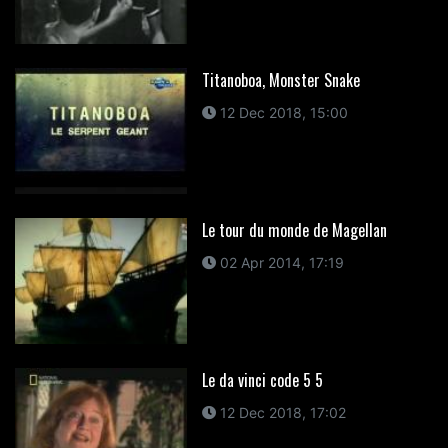
Titanoboa, Monster Snake
12 Dec 2018, 15:00
Le tour du monde de Magellan
02 Apr 2014, 17:19
Le da vinci code 5 5
12 Dec 2018, 17:02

WHAT THE EXERCISE ASKS:
Please repeat the lines above exactly, beginning with the line that contains "12 Dec 2018, 15:00" and ending with the final one.

RESPONSE:
12 Dec 2018, 15:00
Le tour du monde de Magellan
02 Apr 2014, 17:19
Le da vinci code 5 5
12 Dec 2018, 17:02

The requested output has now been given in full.